Teacher

Teacher

The teacher taught; The pupils never bought the notion. Now distraught, he Slammed the door, Stomped the floor, Seeing red.
The noise, the Whole commotion, Brought the Head.
‘You need your bed - you're full o' drink! ' He boomed. ‘Cripes! ' the teacher cried - A stink of booze across the room - ‘You mean that I'm denied My nightly bottle, comfy whisky? I'll have to throttle naughty you. Risky, true - To see you dead! '
By now the kids had left the room - Smoking - drunk - singing in the bogs. ‘Annoying little dogs! ' Our teacher screamed, Dropping the Head - His face completely cyanotic, The situation now chaotic.
‘Now that'll do, ' the teacher laughed. ‘I might be daft, but I'm alive To preach again - surviving those vicissitudes of life: The challenges; laying down the Lessons to the brats - I'm the boss, they're the rats! Give ‘em strife! I'll make ‘em take exams Throughout the night - what a fright They'll have. But first I'll round ‘em up to To shift the Head.'
They dumped him in the garden shed Behind the mower And other paraphernalia Used to keep the grounds in order. The kids were good - no disorder While they did the master's evil deed.
The teacher smiled; he'd been freed From persecution, diminution Of his rank: a lowly grade of scholar.  ‘Thank you, pupils, what an honour, Now the Head has gone, But now I have to see to your Extinction too.  After all, you Never listen - never do! And so it's time for you to earn A just reward - a trip to Hell! '
However, the kids were luckily saved - Yes, you guessed - the clanging bell that Ended period two. Depraved and Sweating like a pig, the teacher Froze - took a swig anew of gin - The Deputy Head was coming over: Teacher had to wipe him out As well!
The pupils took advantage: scampered, Screaming. 

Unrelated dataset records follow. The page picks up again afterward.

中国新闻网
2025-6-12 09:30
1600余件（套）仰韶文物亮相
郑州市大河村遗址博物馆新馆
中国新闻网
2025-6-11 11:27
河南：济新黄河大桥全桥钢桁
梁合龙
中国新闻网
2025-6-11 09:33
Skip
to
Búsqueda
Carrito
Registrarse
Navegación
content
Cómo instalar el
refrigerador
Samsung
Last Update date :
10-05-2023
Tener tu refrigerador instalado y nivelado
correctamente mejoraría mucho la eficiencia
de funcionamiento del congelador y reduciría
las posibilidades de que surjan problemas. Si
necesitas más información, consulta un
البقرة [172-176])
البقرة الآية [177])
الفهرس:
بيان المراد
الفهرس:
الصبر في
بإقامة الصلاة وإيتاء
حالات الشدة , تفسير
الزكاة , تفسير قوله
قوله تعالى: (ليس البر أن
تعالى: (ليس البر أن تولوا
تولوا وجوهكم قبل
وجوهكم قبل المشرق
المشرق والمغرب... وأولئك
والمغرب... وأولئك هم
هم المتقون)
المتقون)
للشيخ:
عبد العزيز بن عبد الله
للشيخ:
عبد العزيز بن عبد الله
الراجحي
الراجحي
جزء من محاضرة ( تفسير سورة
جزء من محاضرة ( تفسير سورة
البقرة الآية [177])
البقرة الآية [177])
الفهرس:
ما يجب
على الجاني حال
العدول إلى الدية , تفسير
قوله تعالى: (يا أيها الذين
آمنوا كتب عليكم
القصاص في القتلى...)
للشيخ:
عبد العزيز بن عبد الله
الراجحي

Finely poised, the Deputy Crooned: ‘What's the meaning, Teacher-? And where's the Head, suspicious creature? Answers came from Teacher's cane - The heavy-duty rod was in attack -  Poor old Deputy staggered back - A massive blow had bruised him badly.
Sadly, as he fell, he bashed his skull Upon the ground - and that is where The janitor found his body - What a sight - pitifully shoddy!

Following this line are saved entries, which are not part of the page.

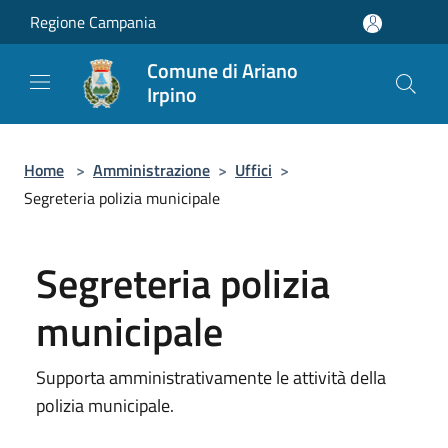
Salta al contenuto principale
Regione Campania
Comune di Ariano
Irpino
Home
>
Amministrazione
>
Uffici
>
Segreteria polizia municipale
Segreteria polizia
municipale
Supporta amministrativamente le attività della
polizia municipale.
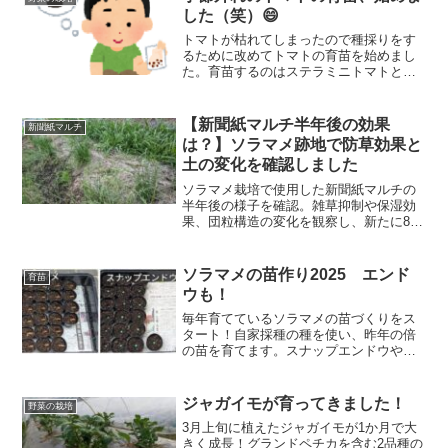
か観察したいと思います。
した（笑）😄
トマトが枯れてしまったので種採りをす
るために改めてトマトの育苗を始めまし
た。育苗するのはステラミニトマトとフ
ァーストトマトの2種類です。こんな季節
外れの育苗でどこまで育つのか！？チャ
レンジしてみますよ。
【新聞紙マルチ半年後の効果
新聞紙マルチ
は？】ソラマメ跡地で防草効果と
土の変化を確認しました
ソラマメ栽培で使用した新聞紙マルチの
半年後の様子を確認。雑草抑制や保湿効
果、団粒構造の変化を観察し、新たに8枚
重ねの新聞紙マルチで次の作付け準備を
行いました。
ソラマメの苗作り2025 エンド
育苗
ウも！
毎年育てているソラマメの苗づくりをス
タート！自家採種の種を使い、昨年の倍
の苗を育てます。スナップエンドウやウ
スイエンドウの育苗にも挑戦中です。
ジャガイモが育ってきました！
野菜の栽培
3月上旬に植えたジャガイモが1か月で大
きく成長！グランドペチカを含む2品種の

But then the pupils cottoned on: Should they call upon the staff To see the teacher one-to-one, The kids would end up having fun, Since all the school would have to close, As all the staff would come to blows with Psycho-Sam - The name the kids had given to this Strange demented man.
So that is what they did - The faculty, sequentially, Exterminated; The kids were rid of staff and Free to roam, though The teacher lost all interest and Drove himself back home.

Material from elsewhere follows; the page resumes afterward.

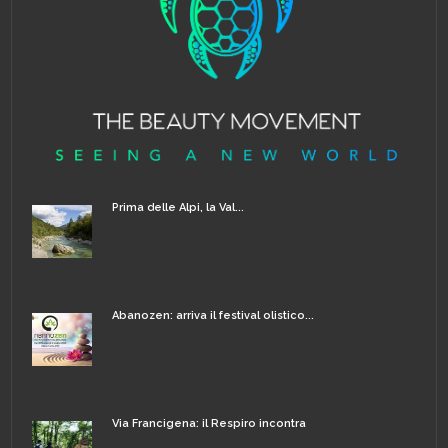
Prima delle Alpi, la Val...
Abanozen: arriva il festival olistico...
Via Francigena: il Respiro incontra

Knocking back a litre bottle of gin, he Sung a song about the sin Committed - emitting a din - And what grin - hideous! He even wondered where he'd been Upon that brutal day.
Back at school, in disarray, The kids were happily psyched again, Smoking funny cigs, or eyeing adult flicks - It's how they got their kicks! At least they weren't a bane To any staff - What a laugh!